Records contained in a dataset
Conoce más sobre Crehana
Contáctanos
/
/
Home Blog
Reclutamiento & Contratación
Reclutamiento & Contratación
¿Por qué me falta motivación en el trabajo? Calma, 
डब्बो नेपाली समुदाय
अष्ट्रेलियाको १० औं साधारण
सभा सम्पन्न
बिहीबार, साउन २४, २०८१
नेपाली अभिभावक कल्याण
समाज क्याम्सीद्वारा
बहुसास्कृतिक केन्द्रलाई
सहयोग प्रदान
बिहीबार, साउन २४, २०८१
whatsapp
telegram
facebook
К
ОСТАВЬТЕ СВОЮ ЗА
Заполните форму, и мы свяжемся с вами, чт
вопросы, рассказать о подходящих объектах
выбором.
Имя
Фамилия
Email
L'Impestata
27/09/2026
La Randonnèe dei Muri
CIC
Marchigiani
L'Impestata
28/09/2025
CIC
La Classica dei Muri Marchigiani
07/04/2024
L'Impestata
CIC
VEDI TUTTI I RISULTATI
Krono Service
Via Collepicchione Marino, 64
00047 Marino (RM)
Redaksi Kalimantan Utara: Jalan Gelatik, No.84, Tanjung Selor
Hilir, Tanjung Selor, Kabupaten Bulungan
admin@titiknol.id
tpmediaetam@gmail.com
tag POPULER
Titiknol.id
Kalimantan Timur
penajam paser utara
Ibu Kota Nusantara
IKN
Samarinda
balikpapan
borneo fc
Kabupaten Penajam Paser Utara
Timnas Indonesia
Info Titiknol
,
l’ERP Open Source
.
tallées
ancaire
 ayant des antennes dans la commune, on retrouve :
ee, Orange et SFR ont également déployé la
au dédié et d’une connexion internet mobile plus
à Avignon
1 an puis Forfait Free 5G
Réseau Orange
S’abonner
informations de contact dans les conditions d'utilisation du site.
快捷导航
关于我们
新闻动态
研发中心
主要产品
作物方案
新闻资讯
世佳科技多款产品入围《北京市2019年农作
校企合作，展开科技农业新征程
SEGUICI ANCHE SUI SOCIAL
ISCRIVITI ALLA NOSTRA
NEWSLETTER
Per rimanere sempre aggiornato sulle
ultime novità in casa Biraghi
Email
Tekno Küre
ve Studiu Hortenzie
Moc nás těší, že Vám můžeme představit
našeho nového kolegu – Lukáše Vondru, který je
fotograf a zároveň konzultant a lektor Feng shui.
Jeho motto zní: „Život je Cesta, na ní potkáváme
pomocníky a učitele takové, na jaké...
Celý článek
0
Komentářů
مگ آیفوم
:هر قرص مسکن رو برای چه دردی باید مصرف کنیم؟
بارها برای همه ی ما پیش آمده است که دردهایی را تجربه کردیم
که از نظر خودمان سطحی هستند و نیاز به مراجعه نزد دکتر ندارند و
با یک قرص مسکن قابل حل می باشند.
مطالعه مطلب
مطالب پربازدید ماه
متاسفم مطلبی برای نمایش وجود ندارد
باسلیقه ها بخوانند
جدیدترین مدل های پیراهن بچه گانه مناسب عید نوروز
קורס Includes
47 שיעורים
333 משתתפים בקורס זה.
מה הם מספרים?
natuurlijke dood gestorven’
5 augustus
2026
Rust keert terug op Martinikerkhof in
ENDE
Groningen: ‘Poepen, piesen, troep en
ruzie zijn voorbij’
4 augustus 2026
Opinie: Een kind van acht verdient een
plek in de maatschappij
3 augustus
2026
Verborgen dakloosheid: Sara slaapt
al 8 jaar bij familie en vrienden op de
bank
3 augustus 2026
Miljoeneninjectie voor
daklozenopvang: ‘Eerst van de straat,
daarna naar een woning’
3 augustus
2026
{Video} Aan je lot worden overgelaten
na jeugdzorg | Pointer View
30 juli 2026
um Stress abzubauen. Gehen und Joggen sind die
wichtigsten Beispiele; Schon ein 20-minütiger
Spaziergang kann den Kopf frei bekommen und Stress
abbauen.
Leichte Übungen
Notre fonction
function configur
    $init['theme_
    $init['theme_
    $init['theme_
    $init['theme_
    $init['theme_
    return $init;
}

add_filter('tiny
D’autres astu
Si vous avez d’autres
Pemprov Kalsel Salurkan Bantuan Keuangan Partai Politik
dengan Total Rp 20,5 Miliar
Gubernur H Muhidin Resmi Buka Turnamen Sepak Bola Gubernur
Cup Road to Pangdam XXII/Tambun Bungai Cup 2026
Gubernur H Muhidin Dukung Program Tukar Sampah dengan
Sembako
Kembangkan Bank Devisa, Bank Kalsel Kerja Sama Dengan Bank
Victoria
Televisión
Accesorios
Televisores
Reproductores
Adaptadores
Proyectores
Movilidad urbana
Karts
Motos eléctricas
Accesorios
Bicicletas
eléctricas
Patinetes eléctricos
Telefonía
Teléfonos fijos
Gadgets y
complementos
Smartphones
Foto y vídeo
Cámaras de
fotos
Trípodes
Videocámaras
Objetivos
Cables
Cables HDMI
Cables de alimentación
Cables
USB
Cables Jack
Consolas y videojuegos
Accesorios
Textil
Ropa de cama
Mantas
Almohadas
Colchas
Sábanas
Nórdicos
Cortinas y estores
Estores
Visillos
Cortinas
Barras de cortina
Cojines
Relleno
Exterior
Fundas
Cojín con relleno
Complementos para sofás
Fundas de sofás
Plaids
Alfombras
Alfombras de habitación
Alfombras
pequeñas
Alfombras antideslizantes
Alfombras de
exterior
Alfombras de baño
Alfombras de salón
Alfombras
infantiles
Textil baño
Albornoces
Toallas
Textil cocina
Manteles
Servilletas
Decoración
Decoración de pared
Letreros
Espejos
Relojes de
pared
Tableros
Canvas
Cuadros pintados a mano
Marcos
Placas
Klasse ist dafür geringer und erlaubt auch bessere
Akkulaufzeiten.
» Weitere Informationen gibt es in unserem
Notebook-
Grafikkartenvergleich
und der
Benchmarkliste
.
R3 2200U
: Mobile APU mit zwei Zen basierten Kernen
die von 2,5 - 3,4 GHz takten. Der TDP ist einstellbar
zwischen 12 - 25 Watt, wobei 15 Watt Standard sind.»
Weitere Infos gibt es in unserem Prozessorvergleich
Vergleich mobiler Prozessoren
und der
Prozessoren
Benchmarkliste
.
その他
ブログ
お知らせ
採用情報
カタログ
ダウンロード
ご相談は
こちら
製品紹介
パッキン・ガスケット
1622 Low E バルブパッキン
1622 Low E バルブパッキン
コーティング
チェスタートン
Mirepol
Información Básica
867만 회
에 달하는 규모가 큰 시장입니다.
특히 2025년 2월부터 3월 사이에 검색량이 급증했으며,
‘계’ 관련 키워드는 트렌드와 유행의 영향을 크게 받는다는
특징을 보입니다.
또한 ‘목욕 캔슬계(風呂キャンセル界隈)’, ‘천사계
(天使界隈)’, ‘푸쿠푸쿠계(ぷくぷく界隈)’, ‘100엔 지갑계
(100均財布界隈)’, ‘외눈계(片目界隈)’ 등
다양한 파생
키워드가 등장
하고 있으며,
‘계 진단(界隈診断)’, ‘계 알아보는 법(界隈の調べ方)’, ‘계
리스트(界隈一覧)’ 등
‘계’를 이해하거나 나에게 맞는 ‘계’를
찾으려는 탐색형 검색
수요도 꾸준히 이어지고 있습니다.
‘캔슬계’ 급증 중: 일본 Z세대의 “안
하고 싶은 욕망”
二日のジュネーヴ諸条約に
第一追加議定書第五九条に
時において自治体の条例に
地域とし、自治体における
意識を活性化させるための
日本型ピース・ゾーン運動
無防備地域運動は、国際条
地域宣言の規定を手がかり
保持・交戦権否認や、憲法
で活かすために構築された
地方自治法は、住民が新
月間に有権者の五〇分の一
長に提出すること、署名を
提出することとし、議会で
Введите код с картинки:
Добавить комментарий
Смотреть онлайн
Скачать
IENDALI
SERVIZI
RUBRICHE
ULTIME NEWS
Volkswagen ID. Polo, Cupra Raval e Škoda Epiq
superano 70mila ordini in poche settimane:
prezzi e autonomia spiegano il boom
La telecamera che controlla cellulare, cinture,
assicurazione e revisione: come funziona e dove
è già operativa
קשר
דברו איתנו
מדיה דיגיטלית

= Work order =
Some lines of the records above may hold the word "Kalimantan". Report how many, and nothing else.

= The completed task =
2